The court called this argument “preposterous to the core” and dismantled it on six grounds. First, there is no certainty that the Planning Authority will ever acquire those reserved lands — if they are not acquired within the stipulated period, the land owner can invoke Section 127 of the Maharashtra Regional and Town Planning Act, 1966 and have the reservations lifted. Second, if the lands are acquired, the builder’s entitlement is to compensation — monetary or through TDR. Third, TDR, if issued through a Development Rights Certificate, is freely tradable and can be used in any other project or sold in the market — there is no obligation to use it on the subject land. Fourth, the builder retains ownership of the slum land, which can be independently redeveloped using any TDR received. Fifth, and as the court underlined most importantly, compensation received for acquired land — whether monetary or in TDR form — cannot be treated as a development potential for the land being conveyed to the societies. Once land is acquired, it is separated from the layout entirely. Sixth, the acquisitions have not happened yet, and cooperative of neighbouring landowners required for the process is absent — making the entire premise even more uncertain.

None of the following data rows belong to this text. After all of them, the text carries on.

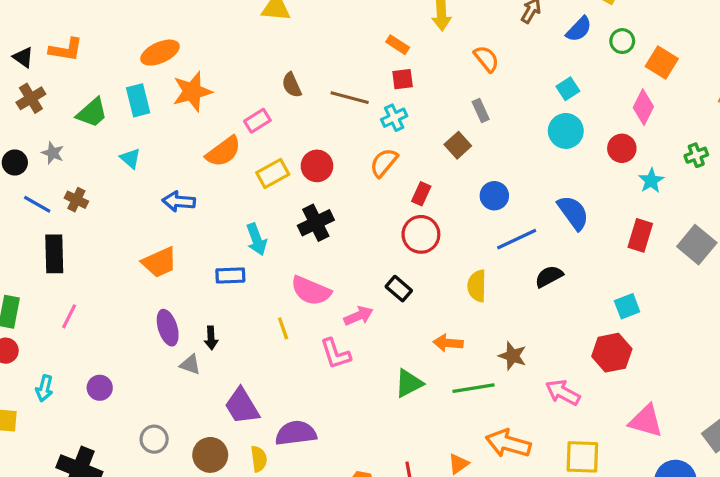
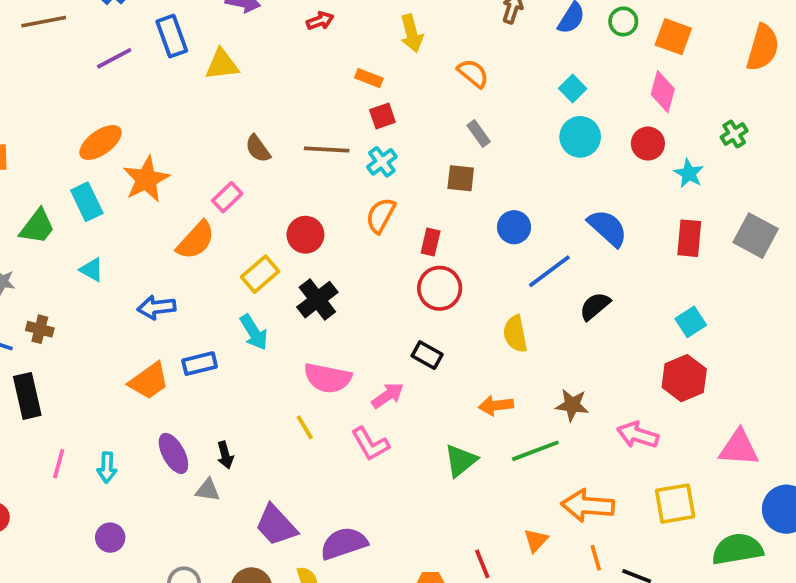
brown square: (458, 145) -> (461, 178), turned -30
yellow rectangle: (273, 174) -> (260, 274), moved
blue rectangle: (230, 275) -> (200, 364), moved
cyan arrow: (44, 388) -> (107, 468), moved

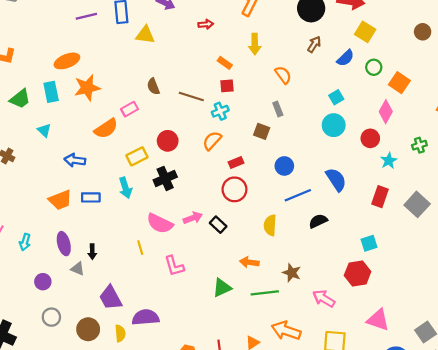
red rectangle: (431, 242) -> (236, 162), turned 40
pink arrow: (388, 395) -> (193, 218), moved
purple circle: (110, 538) -> (43, 282), moved

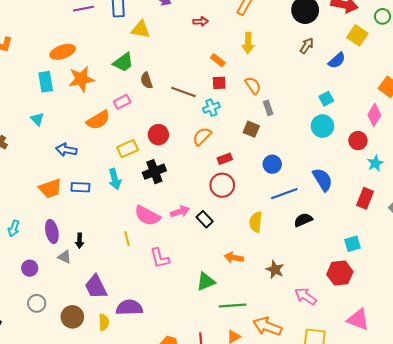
green circle: (374, 67) -> (382, 16), moved
orange semicircle: (283, 75) -> (253, 85), moved
green trapezoid: (20, 99) -> (123, 62), moved
green line: (265, 293) -> (232, 306), moved

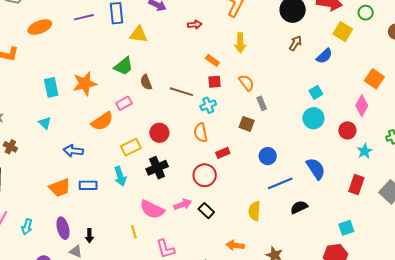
orange ellipse: (63, 52) -> (40, 27), moved
orange semicircle: (202, 136) -> (201, 133), turned -54
red circle: (222, 185) -> (205, 175), moved

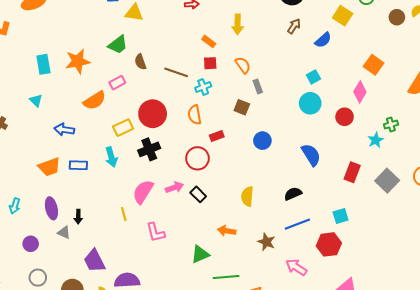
red circle: (159, 133) -> (153, 114), size x1.4
cyan star: (365, 151) -> (376, 140), moved
blue line: (280, 183) -> (297, 224), moved
pink semicircle: (152, 209) -> (143, 192), turned 95

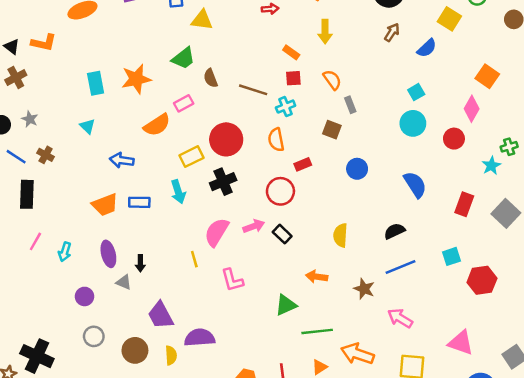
red hexagon: (329, 244) -> (482, 280), moved

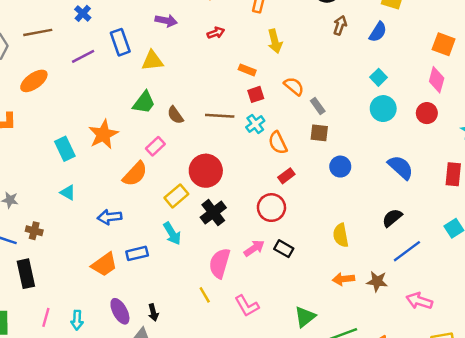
brown square: (332, 130) -> (319, 133), moved
orange semicircle: (276, 140) -> (278, 143), moved
orange arrow: (317, 277) -> (344, 279), moved

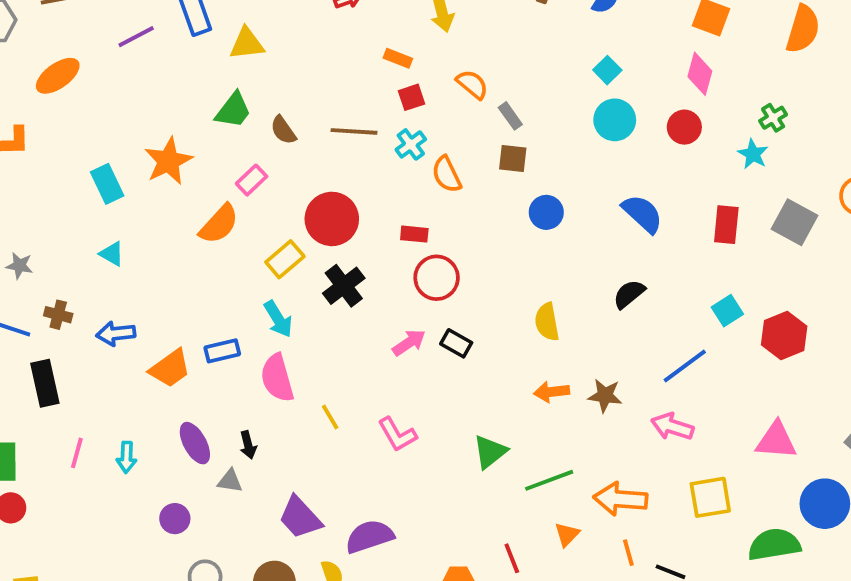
red rectangle: (286, 176) -> (414, 234), moved, turned 42
blue arrow: (110, 217) -> (116, 333), moved
blue line: (407, 251) -> (685, 366), moved
pink semicircle: (220, 263) -> (277, 378), moved, turned -32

The court also invoked the settled legal position established by the Division Bench of the Bombay High Court in Lakeview Developers vs. Eternia Co-operative Housing Society Ltd. (2015), which held that a developer cannot exploit building potential for eternity without conveying land to the society. Once the full development potential is exhausted and the obligation to convey has arisen, any future FSI or TDR that may become available cannot be used to justify withholding conveyance. This principle was reiterated in Rajkumar Gulati and Ors. vs. S.D. Corporation Pvt. Ltd. and Ors. (2025).
The Court’s Order
Justice Marne held that the Competent Authority was fully justified in exercising jurisdiction under Section 11 of MOFA and granting deemed conveyance. The petition by Kiran Builders was partly allowed — but only to the extent of correcting the area of land to be conveyed.
The order dated May 15, 2017 passed by the Competent Authority, along with the certificate of unilateral deemed conveyance issued in pursuance thereof, was set aside. The matter was remanded to the Competent Authority with a direction to issue a fresh certificate of unilateral deemed conveyance in respect of land admeasuring 16,584.55 sq. mtrs in favour of the three societies — within three months. Parties were directed to appear before the Competent Authority on June 24, 2026.
The occupancy certificates for the buildings of Respondent No. 1 Society were issued in the 1970s. Those of Respondent Nos. 2 and 3 followed in November 1990. The court noted that the builder had already delayed performance of its statutory obligation for an extraordinary length of time. No costs were awarded.